1. Field
The present invention relates to a semiconductor device having a stable gate structure, and a method of manufacturing the same. More particularly, the present invention relates to a semiconductor device, in which a gate structure having a fine gate foot having a length of 0.2 μm or smaller and a gate head having a predetermined size is stabilized by increasing an area of the gate foot, and a method of manufacturing the same.
2. Discussion of Related Art
According to development of IT technology, high-integration, high rate operation, a high voltage, a high power density, and the like of semiconductor devices become important. In the case of High Electron Mobility Transistors (HEMTs), which are GaN devices, among the semiconductor devices, a field effect transistor has risen as a high rate and high power device.
For the high rate operation of the semiconductor device, a gate length needs to be decreased. However, when the gate length is decreased, resistance is increased, so that there is a problem in that a high frequency characteristic deteriorates. Further, as integration of the semiconductor device is increased, a distance between a gate and a drain is decreased, so that a breakdown voltage is decreased. Further, a width of the gate needs to be increased in order to improve a power density, so that there is a possibility in that a gate collapses.
In order to solve the problem, in the case of the high rate, in order to decrease the gate length, a gate structure, in which a gate foot is small and a gate head is relatively large, has been used. Accordingly, a gate shaped like “T”, “Y”, and a mushroom is mainly used.

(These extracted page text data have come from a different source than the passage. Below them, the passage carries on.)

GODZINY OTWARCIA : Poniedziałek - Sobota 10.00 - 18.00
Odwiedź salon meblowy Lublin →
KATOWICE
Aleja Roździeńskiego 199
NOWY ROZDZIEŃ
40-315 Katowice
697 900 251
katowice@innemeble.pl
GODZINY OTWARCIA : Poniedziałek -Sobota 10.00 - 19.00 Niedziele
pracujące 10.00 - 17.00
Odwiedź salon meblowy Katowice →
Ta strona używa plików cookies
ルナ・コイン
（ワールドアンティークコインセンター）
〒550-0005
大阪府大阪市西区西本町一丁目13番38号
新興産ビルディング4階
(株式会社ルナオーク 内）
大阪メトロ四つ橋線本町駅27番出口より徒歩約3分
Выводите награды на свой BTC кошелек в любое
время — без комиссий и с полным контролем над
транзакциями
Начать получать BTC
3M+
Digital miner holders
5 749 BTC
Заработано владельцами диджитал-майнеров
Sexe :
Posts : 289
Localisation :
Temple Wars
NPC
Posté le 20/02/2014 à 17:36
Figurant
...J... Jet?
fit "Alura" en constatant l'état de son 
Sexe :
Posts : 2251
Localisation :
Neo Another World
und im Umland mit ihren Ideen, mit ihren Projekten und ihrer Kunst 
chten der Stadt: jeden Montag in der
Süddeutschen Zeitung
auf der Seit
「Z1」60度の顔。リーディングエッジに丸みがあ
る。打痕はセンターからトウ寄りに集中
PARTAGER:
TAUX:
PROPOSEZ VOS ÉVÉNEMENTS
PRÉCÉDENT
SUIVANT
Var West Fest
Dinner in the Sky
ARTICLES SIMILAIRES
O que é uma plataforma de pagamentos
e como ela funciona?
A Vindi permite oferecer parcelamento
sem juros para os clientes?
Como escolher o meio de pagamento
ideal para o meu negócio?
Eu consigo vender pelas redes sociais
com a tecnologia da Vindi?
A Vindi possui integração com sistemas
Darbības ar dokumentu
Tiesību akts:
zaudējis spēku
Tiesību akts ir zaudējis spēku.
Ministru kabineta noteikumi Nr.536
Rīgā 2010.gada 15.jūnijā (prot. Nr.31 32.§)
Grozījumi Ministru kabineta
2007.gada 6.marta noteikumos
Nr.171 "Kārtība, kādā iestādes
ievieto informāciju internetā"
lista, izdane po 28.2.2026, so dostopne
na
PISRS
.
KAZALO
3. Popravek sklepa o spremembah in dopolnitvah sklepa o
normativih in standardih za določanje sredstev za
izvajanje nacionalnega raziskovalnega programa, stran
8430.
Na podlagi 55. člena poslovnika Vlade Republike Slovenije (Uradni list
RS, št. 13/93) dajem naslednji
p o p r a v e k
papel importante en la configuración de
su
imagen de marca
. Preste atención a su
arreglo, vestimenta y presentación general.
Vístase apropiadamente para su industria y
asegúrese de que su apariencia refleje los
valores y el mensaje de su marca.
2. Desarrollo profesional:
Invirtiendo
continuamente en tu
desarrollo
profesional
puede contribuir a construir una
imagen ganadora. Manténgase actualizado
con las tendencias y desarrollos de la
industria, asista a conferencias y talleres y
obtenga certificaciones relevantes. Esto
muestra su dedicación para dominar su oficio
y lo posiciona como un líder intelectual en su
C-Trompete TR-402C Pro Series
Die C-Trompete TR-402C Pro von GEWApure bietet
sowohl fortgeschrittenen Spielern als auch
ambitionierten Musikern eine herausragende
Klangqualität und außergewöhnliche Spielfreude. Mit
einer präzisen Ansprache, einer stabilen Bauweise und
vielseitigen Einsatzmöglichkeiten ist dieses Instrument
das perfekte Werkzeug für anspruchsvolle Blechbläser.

Further, in order to solve a decrease in a breakdown voltage generated due to a decrease in the distance between the gate and the drain for the high rate operation, a method of increasing a breakdown voltage by using a gamma (Γ) shaped gate and field plate is used. The gamma (Γ) shaped gate has a shape in which a foot portion of the gate is narrow, and a head portion of the gate elongates in one direction. The gamma (Γ) shaped gate may decrease entire resistance of the gate due to the wide head portion, and creases a depleted layer between the head portion of the gate and the drain, thereby increasing a breakdown voltage between the gate and the drain. Accordingly, the gamma (Γ) shaped gate is actually and mainly used, but in this case, the large and wide gate head is laid on the narrow gate foot, so that the gamma (Γ) shaped gate also has an unstable structure. Particularly, when the gate head is asymmetrically laid on the center gate foot, reliability during or after the process of the semiconductor is largely influenced. FIG. 1 is an SEM picture after the semiconductor process is ended, and illustrates the gate which partially collapses due to the asymmetric gate head.
In actual, a device having a high power density in a single area is demanded, and in this case, the width of the gate may be increased. When a width of a unit gate is increased as a frequency is increased, a frequency characteristic of a device is slightly decreased, and there is a problem in stability due to the increased width of the gate. That is, this phenomenon is clearer when the unit gate having the width of several hundreds of μm having the narrow gate foot of 0.2 μm stands while being dependent only on the gate foot. While the gate foot of the device operated at a low frequency is stable, a nitride-based semiconductor device having a foot of 0.2 μm or smaller is manufactured so as to be in maximal contact with air without using a dielectric material based on SiNx in order to remove a parasitic component between the gate and a substrate, and in this case, the problem becomes more severe.
In the meantime, the gate having the aforementioned structure is manufactured by a technology of forming a photoresist having a two or three layer structure, and forming a gate through etching by a difference in sensitivity of each layer. FIGS. 2 and 3 are diagrams of a process of manufacturing a semiconductor device according to the related art. Referring to FIGS. 2 and 3, first, a source electrode 21 and a drain electrode 22, which are spaced apart from each other, are formed on a substrate 10. Next, when the source electrode 21 and the drain electrode 22 are formed on the substrate 10, a first photoresist 31 and a second photoresist 32 are formed. In this case, the photoresist 31 and the second photoresist 32 are photoresists for forming a pattern in the process of manufacturing the semiconductor, and when the photoresist 31 and the second photoresist 32 are formed, a gate pattern is formed by etching the photoresist 31 and the second photoresist 32, and a metal material is deposited on the gate pattern, and then a gate electrode 40 is formed. The semiconductor device formed as described above has the gate electrode 40, in which a gate foot between the source and drain electrodes 21 and 22 has a length of 0.2 μm or smaller for a high rate operation, and a gate head is relatively larger than the gate foot as illustrated in FIG. 4.
A shape of the gate formed as described above has the head portion with a large length and the foot portion with a small length, and when the gate has a shape of “T”, the gate is called a T-shaped gate (T-gate), and the gate has a shape of gamma “Γ”, the gate is called a Γ-shaped gate. The technology of forming the gate in the related art adopts E-beam lithography in order to meet a minute design rule.